O compartilhamento de opiniões, como o conhecimento das razões que justificaram determinado ato ou conduta, revela um importante exercício para o fortalecimento das instituições republicanas, e muito especialmente para as convicções ministeriais; se as tensões são naturais, e os embates inevitáveis, aliado ao apuro técnico, impõe-se ao membro do Ministério Público maior humildade na realização de suas atividades. Há verdades para além das nossas que podem não convencer, mas conhecê-las é imprescindível.
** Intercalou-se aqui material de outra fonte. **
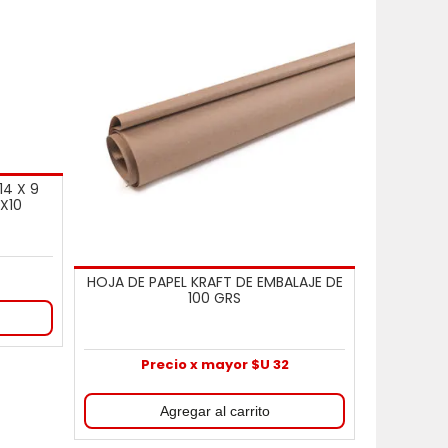
4 X 9
X10
HOJA DE PAPEL KRAFT DE EMBALAJE DE
100 GRS
Precio x mayor $U 32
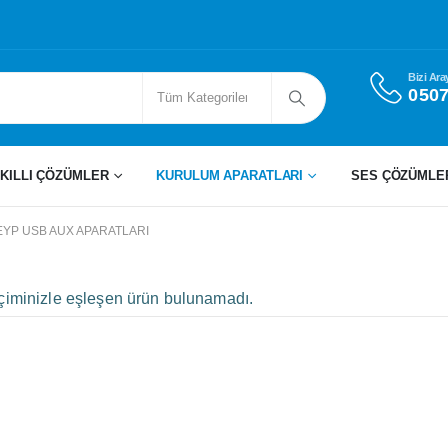
Bizi Ara
0507
KILLI ÇÖZÜMLER
KURULUM APARATLARI
SES ÇÖZÜMLE
EYP USB AUX APARATLARI
çiminizle eşleşen ürün bulunamadı.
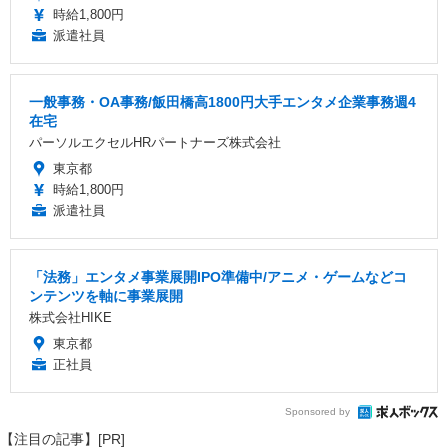
時給1,800円
派遣社員
一般事務・OA事務/飯田橋高1800円大手エンタメ企業事務週4
在宅
パーソルエクセルHRパートナーズ株式会社
東京都
時給1,800円
派遣社員
「法務」エンタメ事業展開IPO準備中/アニメ・ゲームなどコ
ンテンツを軸に事業展開
株式会社HIKE
東京都
正社員
Sponsored by
【注目の記事】[PR]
O fortalecimento democrático, também nas atividades finalísticas, parece ser um bom caminho rumo à unidade institucional e, porque não dizer, para uma atuação ministerial ainda mais eficiente.

* O autor é Procurador de Justiça e coordenador do Núcleo de Controle de Constitucionalidade da Procuradoria-Geral de Justiça.


PAINEL

Recesso
A coluna Questão de Direito faz um breve recesso e não será publicada nos dias 30/05 e 06/06, voltando normalmente no dia 13/06. 

No site
Leia em  - artigo do Procurador de Justiça e coordenador do Núcleo de Controle de Constitucionalidade da Procuradoria-Geral de Justiça Mauro Sérgio Rocha, com o título “Estado Democrático de Direito e Ministério Público”. 

Penhorável
É possível, em caráter excepcional, relativizar a legislação e penhorar parte da pensão por morte de uma viúva para o pagamento de um cheque sem fundos. O entendimento é do juiz da 5ª Vara Cível de Santos – SP.

Impenhorável
Salário de sócio de empresa é impenhorável para pagar dívida trabalhista. O entendimento é da 3ª Turma do TST.

Justa causa
Se houver motivo para demissão por justa causa, a gestante perde a garantia provisória de emprego. O entendimento é da 3ª Turma do TRT da 18ª Região.

Palestra
O juiz federal do TRF da 4ª Região, Anderson Furlan, fará a palestra “Política e mentira: ética, corrupção e o futuro da democracia”, no próximo dia 28 de maio, às 18h30, no Grand Hotel Rayon, em Curitiba, a convite do Instituto Democracia e Liberdade (IDL). Vagas limitadas. Confirmações pelo telefone (41) 3022-0232. 

Instituições
De 31 de maio a 02 de junho, a Academia Brasileira de Direito Constitucional reunirá no auditório do Teatro Guaíra, em Curitiba/PR, algumas das mais importantes referências em Direito do país e do exterior. O XIII Simpósio Nacional de Direito Constitucional terá como tema central “O Futuro das Instituições”. Informações: pelos telefones (41) 3024-1167 / (41) 3027-1167.


Livro da semana
As pesquisas judiciárias apontam o poder público como o maior litigante nacional e, neste contexto, tornam-se relevantes os estudos sobre a litigiosidade e sobre as instituições do sistema de justiça voltadas aos conflitos de interesse público.O livro busca abordar esta temática voltando os seus olhos para a Advocacia-Geral da União. Nos quatro capítulos em que é estruturado analisa os antecedentes históricos e o estado atual da instituição, assim como caracteriza e contextualiza nos dias atuais o sistema de justiça voltado para as demandas envolvendo o poder público. Do ponto de vista teórico, são abordadas questões relacionadas ao direito público, ao sistema de justiça, às instituições jurídicas, às formas de resolução do conflito e ao direito de acesso à justiça. A obra representa uma ótima oportunidade de leitura e de reflexão sobre o papel da advocacia pública federal na redução da litigiosidade envolvendo as pessoas de direito público vinculadas à União.